A l’époque qui se déroule 30 ans après les faits, ces ressentiments ressurgissent : les trois personnes revoient leurs chemins se croiser et, du même coup, des sentiments réapparaître, notamment celui de la culpabilité pour avoir travesti la réalité. Ils doivent mettre leur passé de côté pour pouvoir mener à bien leur mission.

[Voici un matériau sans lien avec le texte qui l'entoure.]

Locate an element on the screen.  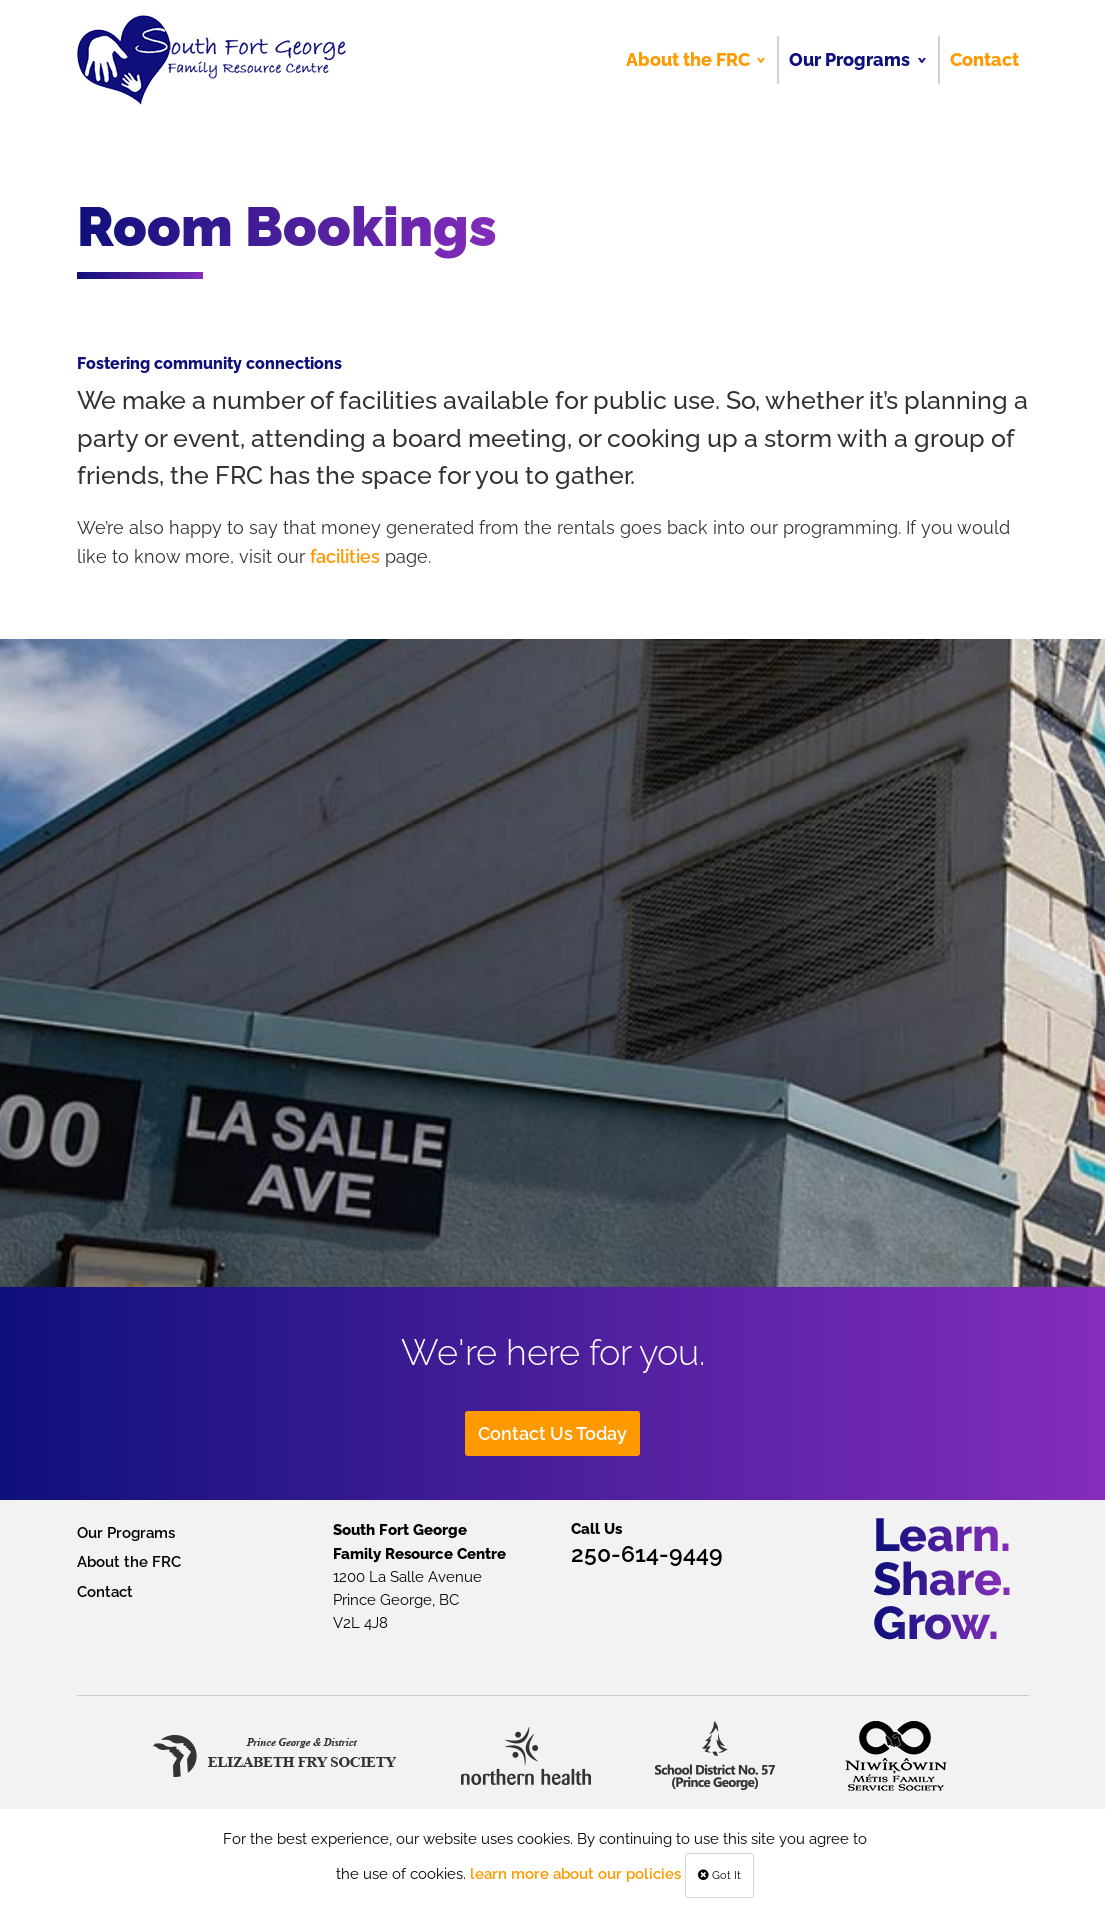
About the FRC [menuitem] is located at coordinates (688, 59).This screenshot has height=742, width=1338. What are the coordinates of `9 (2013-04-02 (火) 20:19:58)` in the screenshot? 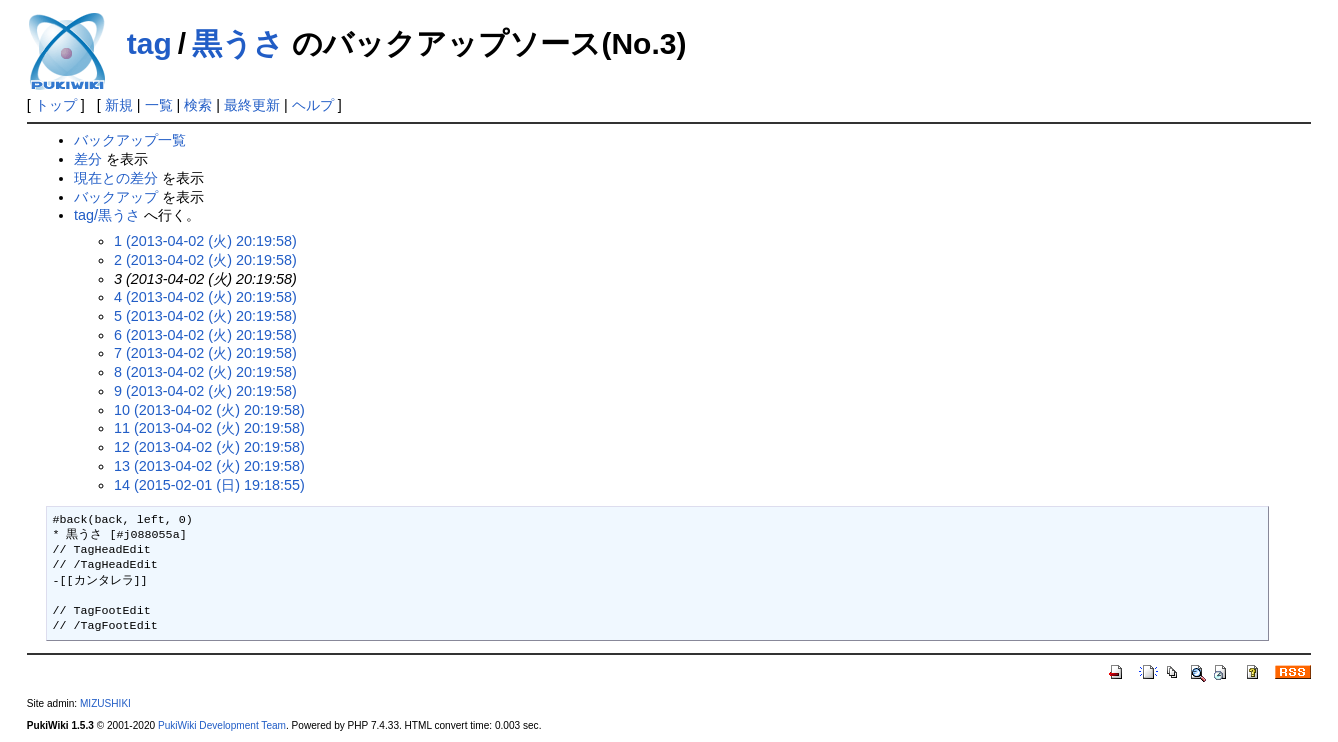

C’est cet aspect émotif et relationnel qui donne toute sa force au film plus que ses scènes d’action, et la caméra, proche des protagonistes, ne fait qu’accentuer l’impression de claustrophobie et d’exacerbation des sentiments éprouvée par les protagonistes.

Si les acteurs sont marquants dans leurs rôles, on retiendra surtout celui de Jessica Chastain (qui s’illustrera quelques années plus tard dans « Zéro dark Thirty ») dans un personnage très émotif, et celui de Jesper Christensen dans le rôle de Vogel, l’ancien nazi qui joue avec ses bourreaux.

Voilà un thriller qui sort du lot, d’abord par l’originalité de son histoire et surtout par l’ambiance qu’il transmet.